# Water rights vs. overflowing creek



## Putawaywet (Oct 28, 2013)

Greetings everyone,

I've been researching water rights and I know they can sometimes be a complicated issue, especially from state to state, but I'm having some difficulties finding an answer to a specific question I have. 

I own 22 acres of Idaho property that has approx 1200' of moderate sized year round creek that runs right thru the middle of it. I have no water rights to take water from this creek. I understand that part just fine. However, every spring when the rains come, the creek overflows and floods out a good 10' on either side in numerous places. These flooded areas take a good month or two to dry out depending on the weather.

Property is relatively remote and neighbors are sparse, and in talking to some of them about the flooding it seems most everyone starts off by saying that while I'll probably be told that making any major changes to the creek is legally a no-no, most just go ahead and deepen/widened their part of it or berm'd up the banks to solve their flooding issues. That seems reasonable and I will most likely follow suit to alleviate the bulk of my flooding issues.
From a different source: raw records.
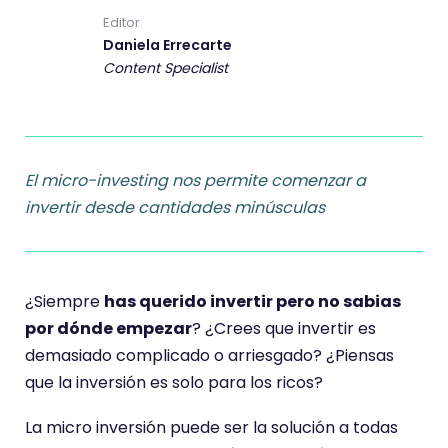
Editor
Daniela Errecarte
Content Specialist
El micro-investing nos permite comenzar a
invertir desde cantidades minúsculas
¿Siempre
has querido invertir pero no sabias
por dónde empezar
? ¿Crees que invertir es
demasiado complicado o arriesgado? ¿Piensas
que la inversión es solo para los ricos?
La micro inversión puede ser la solución a todas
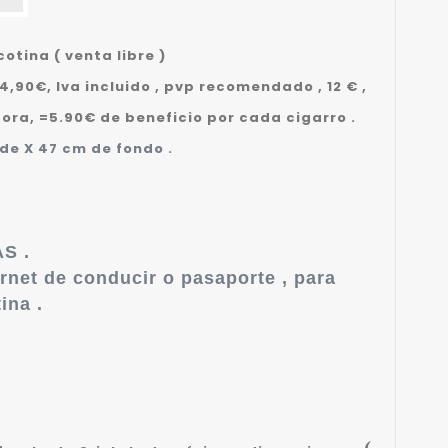
otina ( venta libre )
,90€, Iva incluido , pvp recomendado , 12 € ,
dora, =5.90€ de beneficio por cada cigarro .
de X 47 cm de fondo .
S .
rnet de conducir o pasaporte , para
ina .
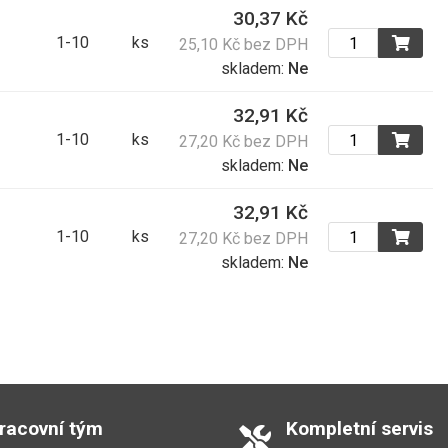
30,37 Kč
1-10
ks
25,10 Kč bez DPH
skladem:
Ne
32,91 Kč
1-10
ks
27,20 Kč bez DPH
skladem:
Ne
32,91 Kč
1-10
ks
27,20 Kč bez DPH
skladem:
Ne
pracovní tým
Kompletní servis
However, when I asked if any of them have ever tried to divert the overflow to something like a pond I was met with questioned looks. 

To my knowledge, there is no ordinance that says I can't have a pond on my property. And my property is zoned as light commercial/agricultural. So if the stream naturally overflows to a low spot on my property and I help things along a little by digging that spot out so it holds more water for a longer period of time, and then I USE that water for irrigation later on in the year, have I violated some kind of water rights issue here? 

Many thanks. 

Brett


----------



## copperkid3 (Mar 18, 2005)

so can't advise on what you 'should' (or should not) do.
However, I'm more of the opinion that it's usually better
to ask for forgiveness, than to ask the gooberment for 
permission on what to do on one's own property!

Having said that, I did find this interesting site that may
point you in the direction for whichever way you feel led to go....

http://www.idwr.idaho.gov/WaterManagement/WaterRights/WaterRightsEstablish.htm


----------



## dizzy (Jun 25, 2013)

I'd really look into it carefully if I were you. I have read of people getting permits to build ponds on their property, then along comes some other government agency that claims they weren't allowed to, and fines them thousands of dollars a day.


----------



## Tomthearcher (May 4, 2013)

Putawaywet said:


> Greetings everyone,
> 
> I've been researching water rights and I know they can sometimes be a complicated issue, especially from state to state, but I'm having some difficulties finding an answer to a specific question I have.
> 
> ...


First let me say that I miss living in Idaho more than I have ever missed living anywhere. It's not for the faint of heart and does present many challenges and the Winters there can be more than a little harsh. Not to mention it can snow any of the 365 days per year LOL. BUT, all that said, there are a couple things that come to mind. 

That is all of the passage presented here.